Civil Aviation Aims for Longterm CO2 Reduction
International aviation officials meeting in Montreal pledged on Monday to step up their efforts to limit carbon emissions over the long-term, despite pushback from China and Russia, the ICAO announced.
The 193 member countries of the International Civil Aviation Organization (ICAO) "committed to working" on setting a 2050 target for curbing airline CO2 emissions, a source close to the talks told AFP.
But they put off taking a decision until their next meeting in 2022.
ICAO delegates also reaffirmed their support in a 92-25 vote (and 10 abstentions) for a global CO2 offsetting mechanism agreed at their 2016 meeting, called Corsia or Carbon Offsetting and Reduction Scheme for International Aviation.
China and Russia, backed by India, demanded a secret ballot on the motion.
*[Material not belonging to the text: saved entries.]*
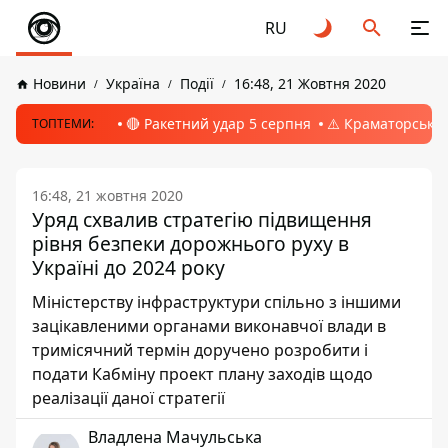
RU
Новини
Україна
Події
16:48, 21 Жовтня 2020
🔴 Ракетний удар 5 серпня
⚠️ Краматорськ, 
ТОПТЕМИ:
16:48, 21 жовтня 2020
Уряд схвалив стратегію підвищення
рівня безпеки дорожнього руху в
Україні до 2024 року
Міністерству інфраструктури спільно з іншими
зацікавленими органами виконавчої влади в
тримісячний термін доручено розробити і
подати Кабміну проект плану заходів щодо
реалізації даної стратегії
Владлена Мачульська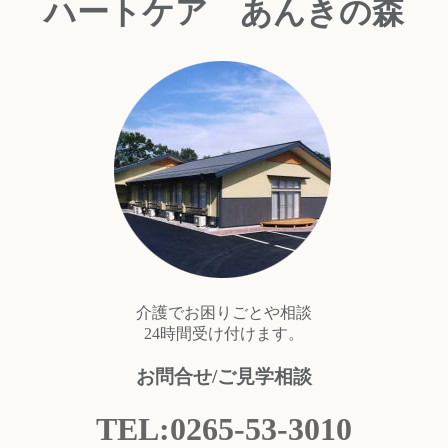
ハートケア あんきの森
介護でお困りごとや相談
24時間受け付けます。
お問合せ/ご見学相談
TEL:0265-53-3010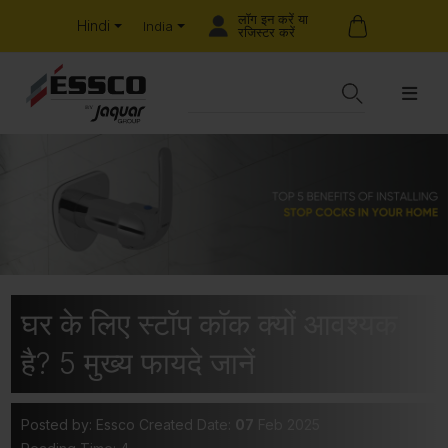
लॉग इन करें या
Hindi
India
रजिस्टर करें
घर के लिए स्टॉप कॉक क्यों आवश्यक
है? 5 मुख्य फायदे जानें
Posted by: Essco
Created Date:
07
Feb 2025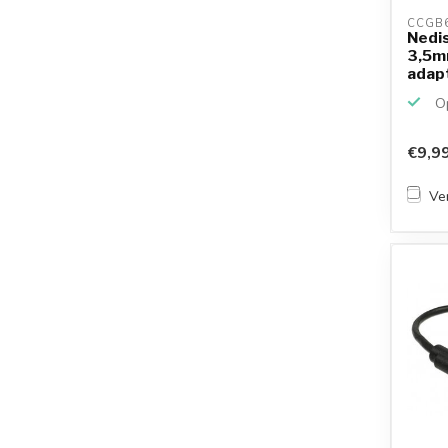
CCGB
Nedis
3,5m
adapte
Op
€9,9
Ver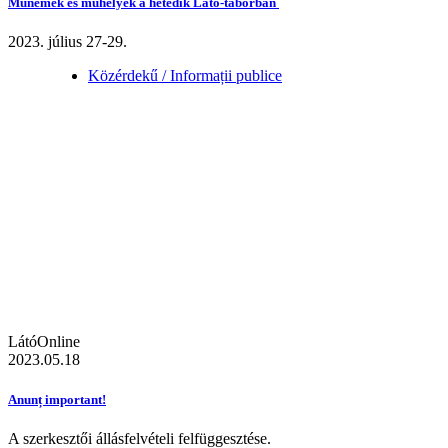
Műnemek és műhelyek a hetedik Látó-táborban
2023. július 27-29.
Közérdekű / Informații publice
LátóOnline
2023.05.18
Anunț important!
A szerkesztői állásfelvételi felfüggesztése.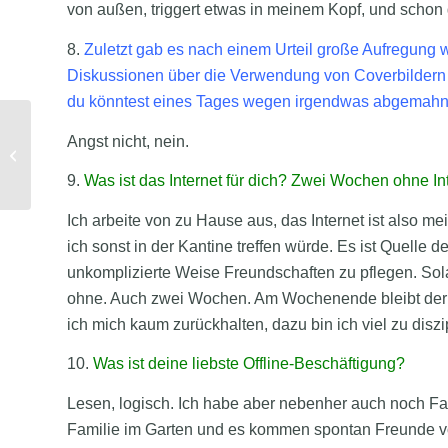
von außen, triggert etwas in meinem Kopf, und schon ge
8.
Zuletzt gab es nach einem Urteil große Aufregung
Diskussionen über die Verwendung von Coverbildern o
du könntest eines Tages wegen irgendwas abgemahnt 
Angst nicht, nein.
„ABC – Ein Bilderbuch zum
Lesenlernen“ von Wilhelm Fronem...
9.
Was ist das Internet für dich? Zwei Wochen ohne In
Ich arbeite von zu Hause aus, das Internet ist also m
ich sonst in der Kantine treffen würde. Es ist Quelle d
unkomplizierte Weise Freundschaften zu pflegen. Sol
ohne. Auch zwei Wochen. Am Wochenende bleibt der Co
ich mich kaum zurückhalten, dazu bin ich viel zu diszip
10.
Was ist deine liebste Offline-Beschäftigung?
Lesen, logisch. Ich habe aber nebenher auch noch Fami
Familie im Garten und es kommen spontan Freunde vor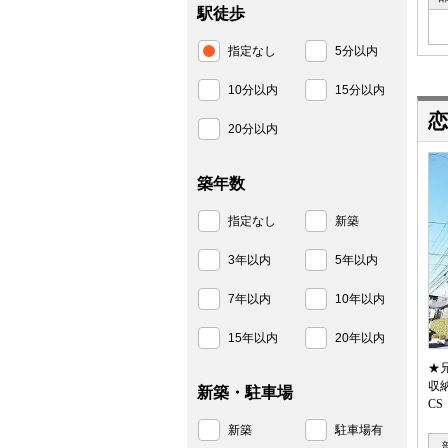
駅徒歩
指定なし
5分以内
10分以内
15分以内
恋
20分以内
築年数
指定なし
新築
3年以内
5年以内
7年以内
10年以内
15年以内
20年以内
★
収
新築・駐車場
C
新築
駐車場有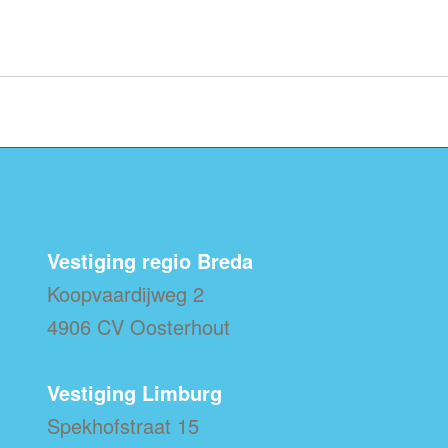
Vestiging regio Breda
Koopvaardijweg 2
4906 CV Oosterhout
Vestiging Limburg
Spekhofstraat 15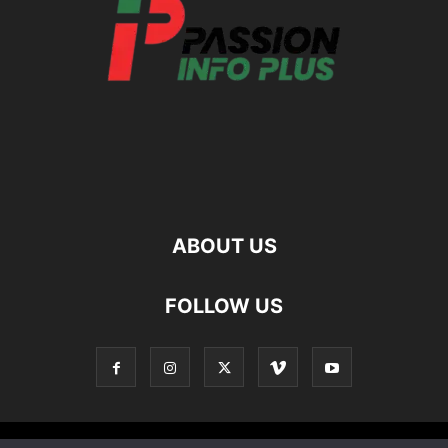
ABOUT US
FOLLOW US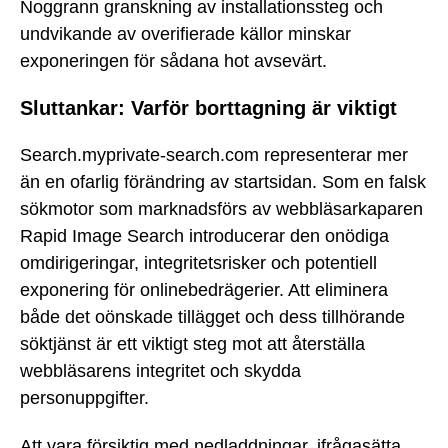
Noggrann granskning av installationssteg och
undvikande av overifierade källor minskar
exponeringen för sådana hot avsevärt.
Sluttankar: Varför borttagning är viktigt
Search.myprivate-search.com representerar mer
än en ofarlig förändring av startsidan. Som en falsk
sökmotor som marknadsförs av webbläsarkaparen
Rapid Image Search introducerar den onödiga
omdirigeringar, integritetsrisker och potentiell
exponering för onlinebedrägerier. Att eliminera
både det oönskade tillägget och dess tillhörande
söktjänst är ett viktigt steg mot att återställa
webbläsarens integritet och skydda
personuppgifter.
Att vara försiktig med nedladdningar, ifrågasätta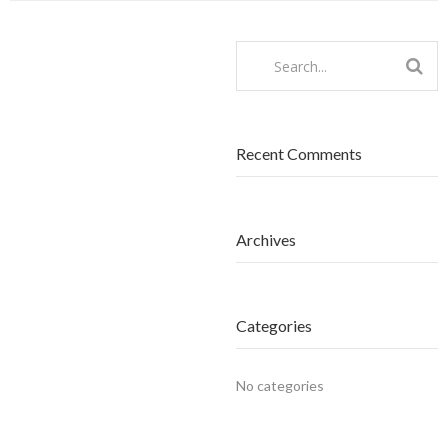
Recent Comments
Archives
Categories
No categories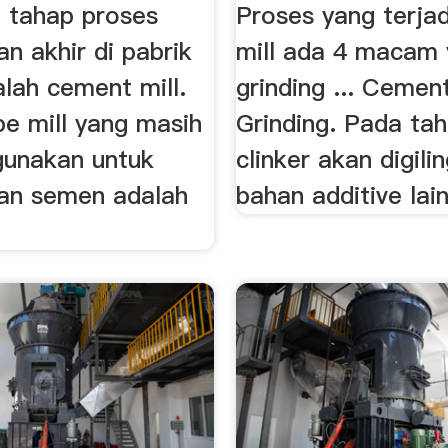
u tahap proses
Proses yang terjad
an akhir di pabrik
mill ada 4 macam 
lah cement mill.
grinding ... Cemen
ipe mill yang masih
Grinding. Pada tah
gunakan untuk
clinker akan digil
gan semen adalah
bahan additive lain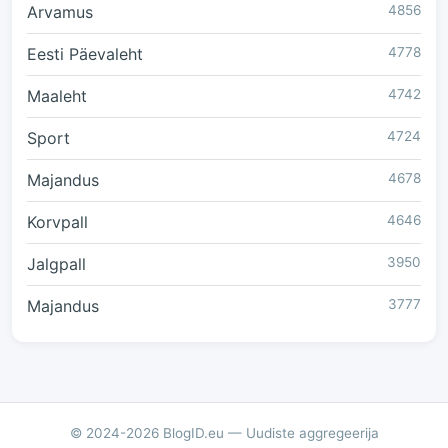
Arvamus
4856
Eesti Päevaleht
4778
Maaleht
4742
Sport
4724
Majandus
4678
Korvpall
4646
Jalgpall
3950
Majandus
3777
© 2024-2026 BlogID.eu — Uudiste aggregeerija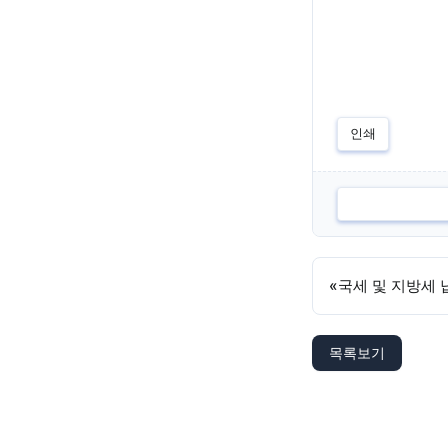
인쇄
«
국세 및 지방세 
목록보기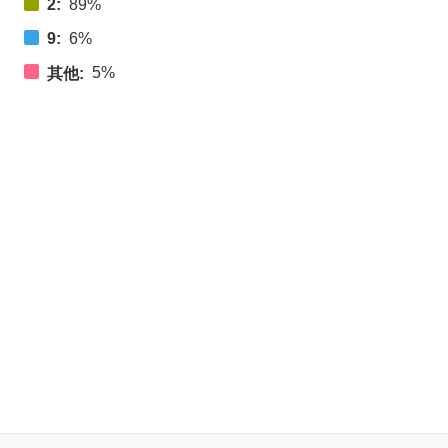
2:
89%
9:
6%
5%
其他: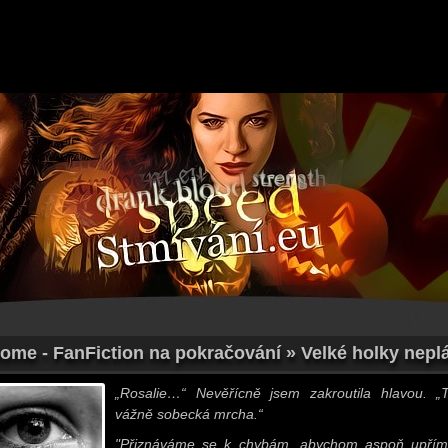
ome - FanFiction na pokračování » Velké holky neplá
„Rosalie…“ Nevěřícně jsem zakroutila hlavou. „T
vážně sobecká mrcha.“
"Přiznáváme se k chybám, abychom aspoň upřím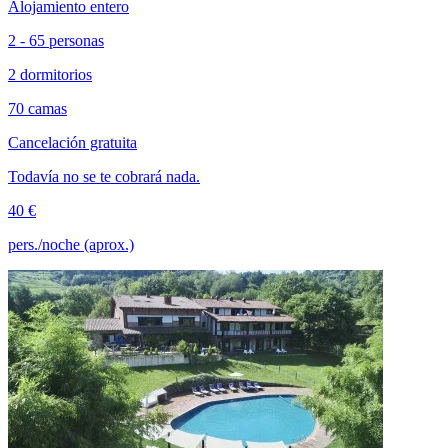
Alojamiento entero
2 - 65 personas
2 dormitorios
70 camas
Cancelación gratuita
Todavía no se te cobrará nada.
40 €
pers./noche (aprox.)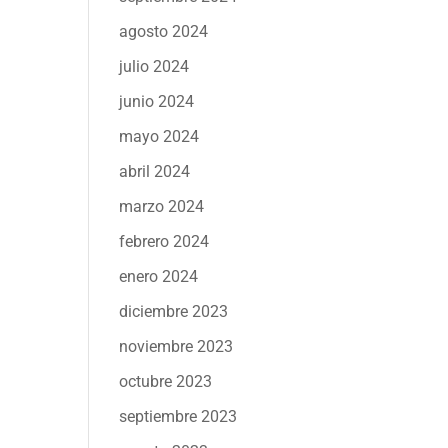
agosto 2024
julio 2024
junio 2024
mayo 2024
abril 2024
marzo 2024
febrero 2024
enero 2024
diciembre 2023
noviembre 2023
octubre 2023
septiembre 2023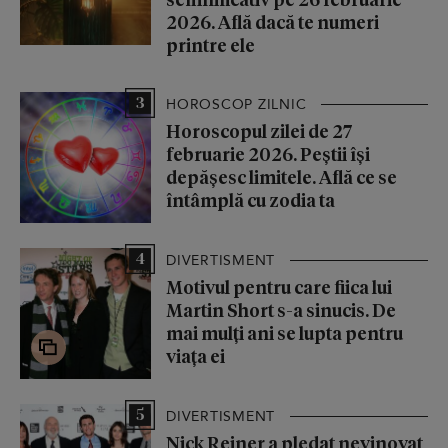
2026. Află dacă te numeri
printre ele
3
HOROSCOP ZILNIC
Horoscopul zilei de 27
februarie 2026. Peștii își
depășesc limitele. Află ce se
întâmplă cu zodia ta
4
DIVERTISMENT
Motivul pentru care fiica lui
Martin Short s-a sinucis. De
mai mulți ani se lupta pentru
viața ei
5
DIVERTISMENT
Nick Reiner a pledat nevinovat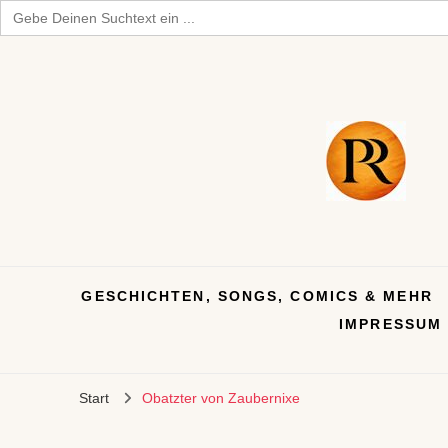
Search
for:
GESCHICHTEN, SONGS, COMICS & MEHR
IMPRESSUM
Start
Obatzter von Zaubernixe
They believe that Corsia penalizes developing countries.
"The Europeans and in particular France ran up against a coalition led by China and Russia, which limited expected advances," France's Secretary of State for Transport Jean-Baptiste Djebbari said in a statement.
Under Corsia, airlines will have to stabilize their emissions from 2020. From 2021, they would have to purchase carbon credits to offset emissions exceeding these levels.
Until the end of 2026, membership in the mechanism is voluntary.
In parallel with Corsia, airlines and manufacturers in 2009 set themselves the goal of halving emissions by 2050 from 2005 levels.
The ICAO gathering was briefly interrupted on September 27 by a climate march near its headquarters in Montreal led by teen activist Greta Thunberg.